--- MATERIAL PROVIDED Enclosed Below ---

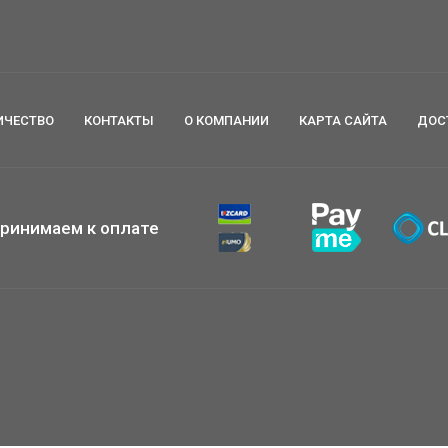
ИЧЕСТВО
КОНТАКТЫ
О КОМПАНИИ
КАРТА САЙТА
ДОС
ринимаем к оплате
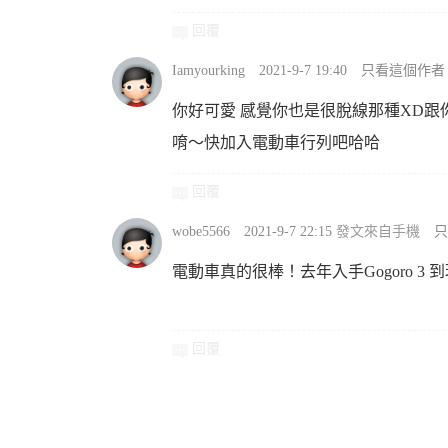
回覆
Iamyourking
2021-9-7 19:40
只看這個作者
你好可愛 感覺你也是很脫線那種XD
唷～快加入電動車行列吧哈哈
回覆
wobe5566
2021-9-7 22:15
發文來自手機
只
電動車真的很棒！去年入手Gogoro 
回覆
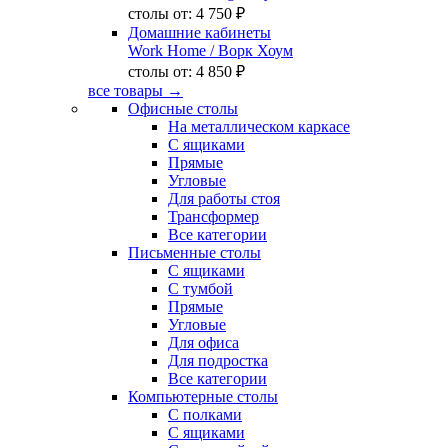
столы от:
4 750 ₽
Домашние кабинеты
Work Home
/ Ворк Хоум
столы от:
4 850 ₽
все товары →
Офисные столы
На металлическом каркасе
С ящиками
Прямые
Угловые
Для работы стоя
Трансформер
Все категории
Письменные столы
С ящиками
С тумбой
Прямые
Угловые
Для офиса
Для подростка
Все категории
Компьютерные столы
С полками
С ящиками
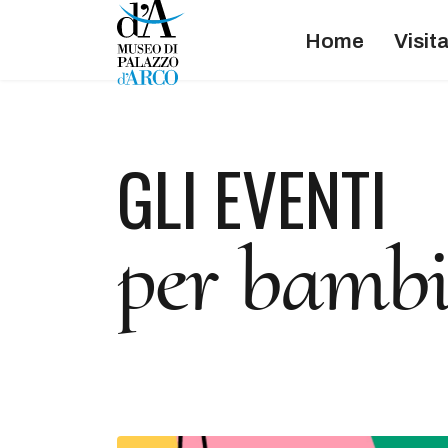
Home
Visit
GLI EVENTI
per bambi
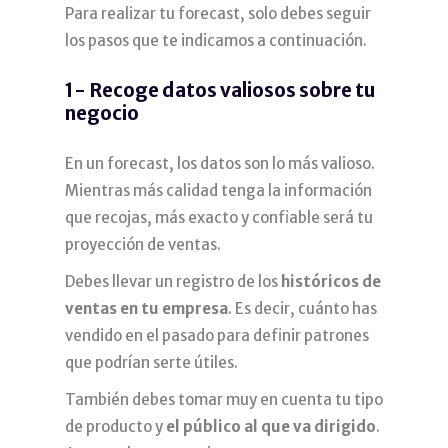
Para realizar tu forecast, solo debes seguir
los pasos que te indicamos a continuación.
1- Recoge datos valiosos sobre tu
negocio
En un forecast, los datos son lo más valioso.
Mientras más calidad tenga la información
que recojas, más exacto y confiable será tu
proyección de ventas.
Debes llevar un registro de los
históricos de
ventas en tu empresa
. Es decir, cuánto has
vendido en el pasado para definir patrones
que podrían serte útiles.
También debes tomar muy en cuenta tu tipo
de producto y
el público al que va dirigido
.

--- End of Enclosed MATERIAL PROVIDED ---
--- MATERIAL PROVIDED Enclosed Below ---

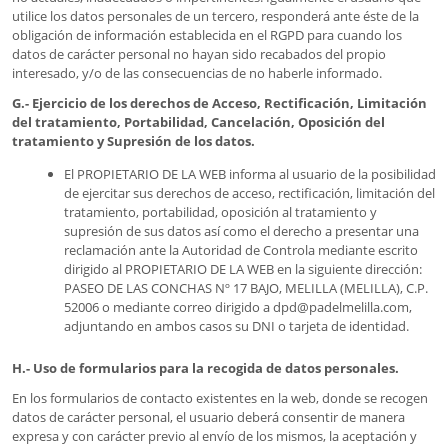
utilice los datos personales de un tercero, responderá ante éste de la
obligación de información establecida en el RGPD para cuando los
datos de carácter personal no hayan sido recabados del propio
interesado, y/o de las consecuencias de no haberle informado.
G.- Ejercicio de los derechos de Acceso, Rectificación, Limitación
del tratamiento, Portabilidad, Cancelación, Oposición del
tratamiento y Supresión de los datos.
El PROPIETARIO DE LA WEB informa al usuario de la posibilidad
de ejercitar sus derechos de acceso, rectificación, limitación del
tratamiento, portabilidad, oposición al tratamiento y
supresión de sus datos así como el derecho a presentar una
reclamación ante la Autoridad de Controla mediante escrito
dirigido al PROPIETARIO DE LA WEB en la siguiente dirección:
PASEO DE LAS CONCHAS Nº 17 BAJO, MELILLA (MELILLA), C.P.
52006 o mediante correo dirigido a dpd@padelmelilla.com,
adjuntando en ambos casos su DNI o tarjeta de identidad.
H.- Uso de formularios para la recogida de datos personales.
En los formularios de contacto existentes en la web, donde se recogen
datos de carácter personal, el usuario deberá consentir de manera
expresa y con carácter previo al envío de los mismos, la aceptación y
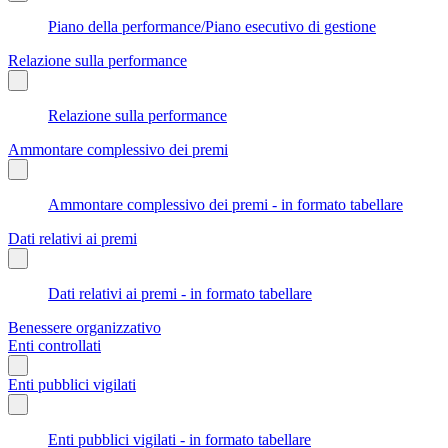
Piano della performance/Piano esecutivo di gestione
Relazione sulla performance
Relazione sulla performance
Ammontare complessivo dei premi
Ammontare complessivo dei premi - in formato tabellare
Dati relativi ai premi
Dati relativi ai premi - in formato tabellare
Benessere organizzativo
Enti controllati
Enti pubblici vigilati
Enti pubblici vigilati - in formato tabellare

--- End of Enclosed MATERIAL PROVIDED ---
--- MATERIAL PROVIDED Enclosed Below ---

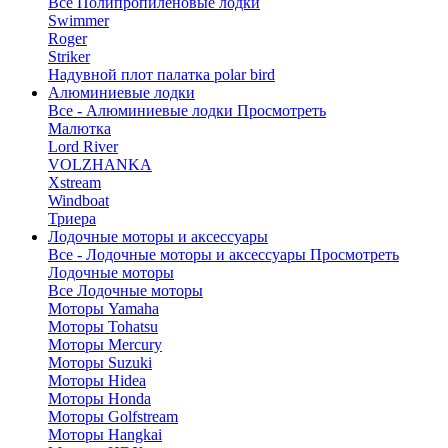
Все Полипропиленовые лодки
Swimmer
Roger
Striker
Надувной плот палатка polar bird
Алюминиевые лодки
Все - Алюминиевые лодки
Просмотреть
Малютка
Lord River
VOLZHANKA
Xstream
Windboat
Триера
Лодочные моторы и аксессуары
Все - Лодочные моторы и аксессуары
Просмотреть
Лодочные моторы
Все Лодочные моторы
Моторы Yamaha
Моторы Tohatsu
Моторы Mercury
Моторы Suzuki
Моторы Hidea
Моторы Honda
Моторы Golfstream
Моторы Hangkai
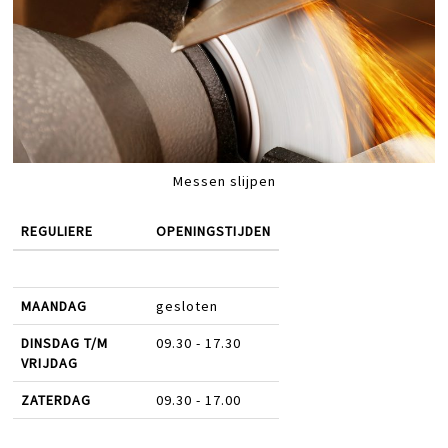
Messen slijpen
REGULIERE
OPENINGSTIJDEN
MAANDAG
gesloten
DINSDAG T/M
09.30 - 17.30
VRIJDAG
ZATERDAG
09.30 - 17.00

--- End of Enclosed MATERIAL PROVIDED ---

**EXERCISE DIRECTIONS**: Once you have found every line in the listing that holds the string "лодки", copy each of them.

**WRITTEN SOLUTION**:
Все Полипропиленовые лодки
Алюминиевые лодки
Все - Алюминиевые лодки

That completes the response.